Published online by Cambridge University Press: 16 April 2020
To extensively review the European Court of Human Rights (ECHR) case law concerning psychiatric commitment, and to estimate the role of this supranational jurisprudence in the practice of contemporary psychiatry.
Using keywords to search the ECHR computerised database “HUDOC”, we reviewed all cases concerning psychiatric commitment registered between September 1953 and December 31, 2004. Four groups were identified: applications declared inadmissible; applications accepted but not judged by the Court; pending cases; and cases judged by the Court.

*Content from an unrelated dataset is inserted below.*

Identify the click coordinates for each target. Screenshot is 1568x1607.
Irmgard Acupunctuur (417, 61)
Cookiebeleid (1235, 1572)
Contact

Of the almost 118,000 decisions taken by the ECHR in this time frame, we found 108 situations concerning psychiatric commitment. 41 of these applications were considered by the Court to be inadmissible. 24 other cases were considered admissible but not judged by the ECHR. Three admissible cases were still pending at the end of 2004. The ECHR judged 40 cases, and found in 35 of them that one or several rights as guaranteed by the Convention had been violated.
The ECHR protects the human rights of persons subjected to involuntary psychiatric commitment by creating supranational law in the following areas: definition of “unsoundness of mind”; conditions of lawfulness of detention; right to a review of detention by a Court; right to information; right to respect for private and family life; and conditions of confinement, which address inhuman and degrading treatment.
The respective number of applications submitted to the ECHR did not depend on when the Convention had entered into force in that country.
The possibility of an individual to access the ECHR depends on the degree of democracy in his country and on the access to legal assistance through non-governmental organisations or individual intervening parties.